When asked what he's reading, Franco smiles his ungrudgingly adolescent smile, a grin as terminally satisfying as the last healthy squeeze on a tube of toothpaste. He is engaging, for just a second, in the mutual diction of actor and artist - "It's for a project," he says. But the word - project - thumps out of him unprecious and without bluster, as if he were naming a day of the week. He's always got something going. He flips the book over. Twilight.
...
"It's crazy how much sexual tension there is," he says. "It just builds and builds. I mean it never stops. It's sort of explosive by the end. Crazy. Like they'll blow up with it. And of course, they don't." He shrugs then, a good shrug, because he is selling nothing with it. "Which is the point too, I guess."
...
He sighs a little, apologetic. "You probably know I have a lot of projects," he says. "But that one is way, way off. It's just something I'm thinking about." He whisks at something in the air then. "Off in the distance. Way off."

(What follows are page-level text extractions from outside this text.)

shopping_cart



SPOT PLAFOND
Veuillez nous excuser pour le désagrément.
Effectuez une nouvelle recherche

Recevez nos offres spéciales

These words are so bloated and vague, they almost bob in the air. Franco knows this. "Okay. I want to write a children's book." He guts out a laugh, snorting himself off the hook. "Someday."

(Yes, the whole article is written like that. Is it sincere? An over-the-top send-up of New York Magazine's recent profile? [Probably not, considering when it was likely written.] Who knows! Maybe he just elicits that kind of turgid prose in magazine writers, because of his intellectual sexmagick or whatever.)

There's also the poem, which is nothing if not silly. And this cutesy, giggly video with his brother, Dave, also an actor.

Isn't it all terribly precious? Eh, I don't even know anymore. (Though, that Dave Franco! Nothin' wrong with him!)